Fotoğrafımızda böyle bir su samurunu kendi boyundaki bir timsahı dikkatle ve fakat korkusuzca incelerken görmekteyiz.

ŞÂHİN YILAN KAVGASI


Yer Adıyaman'ın Gerger ilçesi... Gökte süzülen bir şâhin yerde sürünen bir yılanı görüyor. Yılan onun en sevdiği avlardan biridir. Belki içgüdüsüyle ilk olarak belki de kaçıncı kere bir yılana saldırıyor. Olması gerektiği üzere kafasından kavrıyor. Fakat... Fakat bu sırada yılan boş durmayıp savunmaya geçiyor. Vücûduyla şâhinin kanatlarına sarılıp onun hareket kâbiliyetine engel oluyor. Bu ise ender rastlanan bir durum mudur yoksa olağan mı?.. Bilemiyoruz. Ancak yılanın şâhini kilitlediğini ise bilmekteyiz. Evet şâhin bundan sonra hareket edemiyor ve öylece sonu belirsiz bir bekleyişe giriyorlar.

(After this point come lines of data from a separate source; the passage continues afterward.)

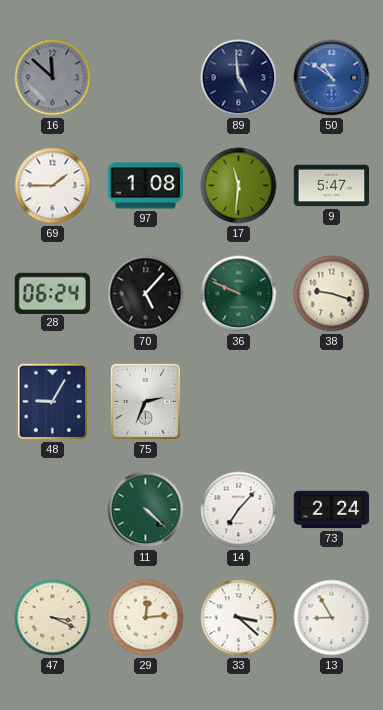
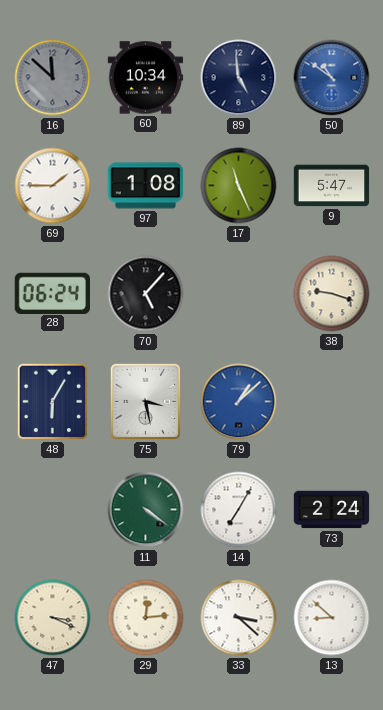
60: none -> 10:34
17: 11:31 -> 11:26
36: 9:49 -> none
48: 9:05 -> 6:05
75: 2:34 -> 3:28
79: none -> 1:08
11: 4:22 -> 4:21
14: 7:07 -> 7:05
13: 8:55 -> 8:52
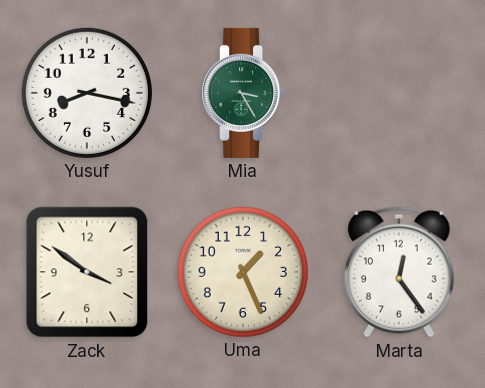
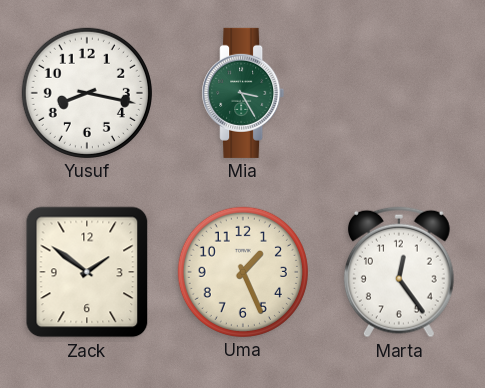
Zack: 3:51 -> 1:51
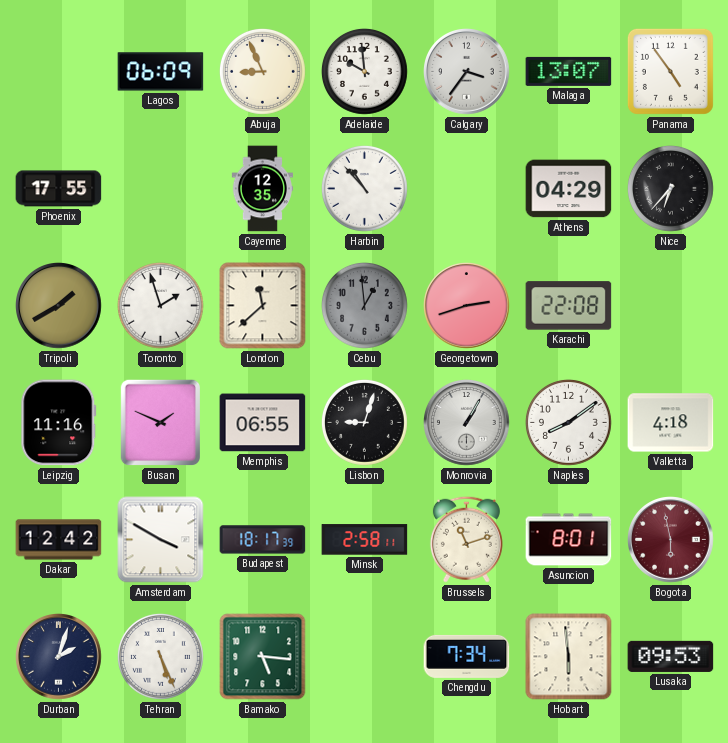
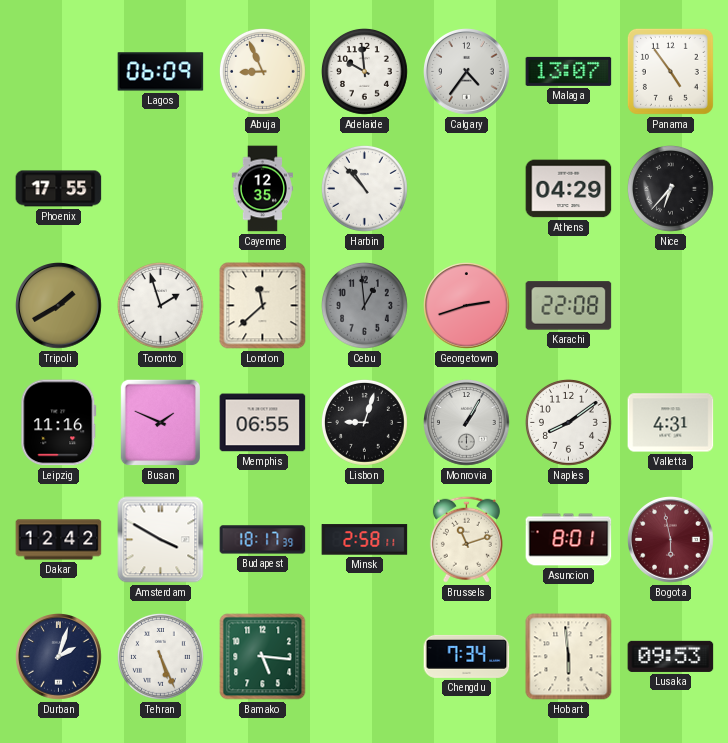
Calgary: 3:36 -> 4:36
Valletta: 4:18 -> 4:31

Şu da var ki yalnız değildirler orada tesâdüfen bulunan bir takım vatandaşlar onları görüp seyretmektedirler. Taraf tutulacaksa hiç şüphe yoktur ki bu taraf şâhin olacaktır. Nitekim de öyle olmuştur. Vatandaşlar şâhinden yana tavır koyup ele geçirdikleri bir sopayla yılanı gevşetince şâhin de onu kavrayıp yükselmiştir. Yükselmiştir de daha önce yerdeyken sarf ettiği efor onu bir hayli yormuştur. Bu yüzden ağzındaki yılanı yere bırakmıştır. Yere düşünce omurları çıkması ve felç olması gereken yılan ise böyle olmamıştır. Sersemleyip vatandaşlara doğru yönelince de şâhinden kurtarabildiği canını oradaki vatandaşlar almışlardır!